Through Raja, we find out what limits us in our potential and what helps our potential to grow. By focusing on the good in us, we develop our personal strength.
Hatha Yoga is the body-oriented part of Yoga. “Ha” means “the sun” and “Tha” means “moon”.
Hatha Yoga attempts to harmonise the two basic energies in our system: activating motivation and cooling tranquility.
Hatha Yoga says that the body is the temple of the soul, and should be maintained as such.
Hatha Yoga is designed to take care of the physical body through rigorous exercise and to cleanse the mind through an intense effort to rid the mind of unnecessary thoughts.
Science of Yoga
We tend to repeat fixed behavior patterns in a particular situation without giving any real thought to it.
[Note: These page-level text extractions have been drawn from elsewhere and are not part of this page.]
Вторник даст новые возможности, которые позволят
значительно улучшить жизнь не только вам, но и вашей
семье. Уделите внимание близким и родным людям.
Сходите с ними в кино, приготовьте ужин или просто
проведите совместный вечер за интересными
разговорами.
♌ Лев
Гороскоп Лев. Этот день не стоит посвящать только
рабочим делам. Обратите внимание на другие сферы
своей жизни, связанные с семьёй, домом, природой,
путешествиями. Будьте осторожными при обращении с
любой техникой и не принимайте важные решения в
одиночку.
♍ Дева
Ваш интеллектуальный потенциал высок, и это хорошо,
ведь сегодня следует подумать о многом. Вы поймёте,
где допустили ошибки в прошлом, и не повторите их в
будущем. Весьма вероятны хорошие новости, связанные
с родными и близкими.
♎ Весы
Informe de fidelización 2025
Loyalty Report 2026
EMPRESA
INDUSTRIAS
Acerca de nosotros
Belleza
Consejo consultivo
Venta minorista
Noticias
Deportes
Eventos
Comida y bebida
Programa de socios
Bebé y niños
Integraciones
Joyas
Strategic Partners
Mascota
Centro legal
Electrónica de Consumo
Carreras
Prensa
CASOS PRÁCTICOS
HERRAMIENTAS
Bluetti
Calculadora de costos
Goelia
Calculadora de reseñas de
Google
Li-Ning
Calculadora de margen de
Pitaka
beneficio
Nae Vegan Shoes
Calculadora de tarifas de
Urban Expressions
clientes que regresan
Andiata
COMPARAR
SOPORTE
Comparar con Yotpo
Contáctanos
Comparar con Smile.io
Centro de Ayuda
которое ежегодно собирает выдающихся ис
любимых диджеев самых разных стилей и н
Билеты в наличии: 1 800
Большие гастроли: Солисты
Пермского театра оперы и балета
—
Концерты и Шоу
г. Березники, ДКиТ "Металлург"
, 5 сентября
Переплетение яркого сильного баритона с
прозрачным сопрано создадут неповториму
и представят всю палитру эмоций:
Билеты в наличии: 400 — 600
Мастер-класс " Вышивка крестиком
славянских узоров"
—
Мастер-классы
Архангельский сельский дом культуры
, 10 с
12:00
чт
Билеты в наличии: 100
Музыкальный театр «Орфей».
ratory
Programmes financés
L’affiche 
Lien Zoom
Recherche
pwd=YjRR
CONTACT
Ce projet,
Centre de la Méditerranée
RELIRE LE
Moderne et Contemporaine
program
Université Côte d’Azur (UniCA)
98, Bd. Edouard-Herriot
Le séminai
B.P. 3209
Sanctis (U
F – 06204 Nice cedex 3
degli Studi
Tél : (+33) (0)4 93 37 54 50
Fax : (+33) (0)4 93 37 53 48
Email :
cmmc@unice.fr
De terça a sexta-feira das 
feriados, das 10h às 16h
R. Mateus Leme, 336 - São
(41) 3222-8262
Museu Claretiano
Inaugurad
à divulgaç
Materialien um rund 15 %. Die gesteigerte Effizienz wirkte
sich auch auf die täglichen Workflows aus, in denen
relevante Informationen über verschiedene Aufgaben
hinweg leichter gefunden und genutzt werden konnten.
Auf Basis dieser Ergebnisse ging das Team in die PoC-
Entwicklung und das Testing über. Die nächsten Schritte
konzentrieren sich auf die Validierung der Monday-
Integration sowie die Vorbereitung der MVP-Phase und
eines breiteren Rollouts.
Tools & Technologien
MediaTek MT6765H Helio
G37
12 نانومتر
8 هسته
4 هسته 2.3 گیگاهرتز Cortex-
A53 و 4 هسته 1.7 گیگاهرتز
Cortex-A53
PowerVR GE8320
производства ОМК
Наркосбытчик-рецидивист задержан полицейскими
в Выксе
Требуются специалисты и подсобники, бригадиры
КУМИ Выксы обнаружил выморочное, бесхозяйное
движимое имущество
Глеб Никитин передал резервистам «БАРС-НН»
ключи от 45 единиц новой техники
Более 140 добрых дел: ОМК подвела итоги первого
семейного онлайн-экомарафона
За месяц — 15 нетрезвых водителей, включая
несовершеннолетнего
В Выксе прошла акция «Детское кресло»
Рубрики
That’s why we become so predictable, and why we tend to get bored with our routine lives. Then, to break the monotony, we seek more and more sensual pleasures.
They too, become a dull routine for us. It is said that Yoga can liberate us from this, where we finally discover that real joy was not outside, but inside of us. The real purpose of yoga, then, is to understand our relation to the universe and maintain that awareness for all waking moments.
Here at Fill Your Cup, we hope that our society evolves to be receptive enough for yoga to be part of everyone’s lives.